■ Task details: Would you copy out the following entries exactly, without any of the pictures?

■ Provided records:
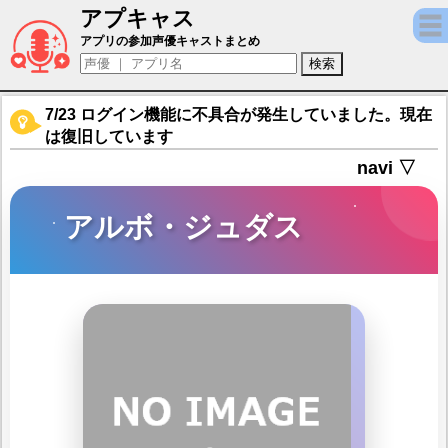
アプキャス
アルボ・ジュダス（声優：川﨑芽衣子)【キ
アプリの参加声優キャストまとめ
7/23 ログイン機能に不具合が発生していました。現在
は復旧しています
navi ▽
アルボ・ジュダス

■ Response to the exercise:
アプキャス
アルボ・ジュダス（声優：川﨑芽衣子)【キ
アプリの参加声優キャストまとめ
7/23 ログイン機能に不具合が発生していました。現在
は復旧しています
navi ▽
アルボ・ジュダス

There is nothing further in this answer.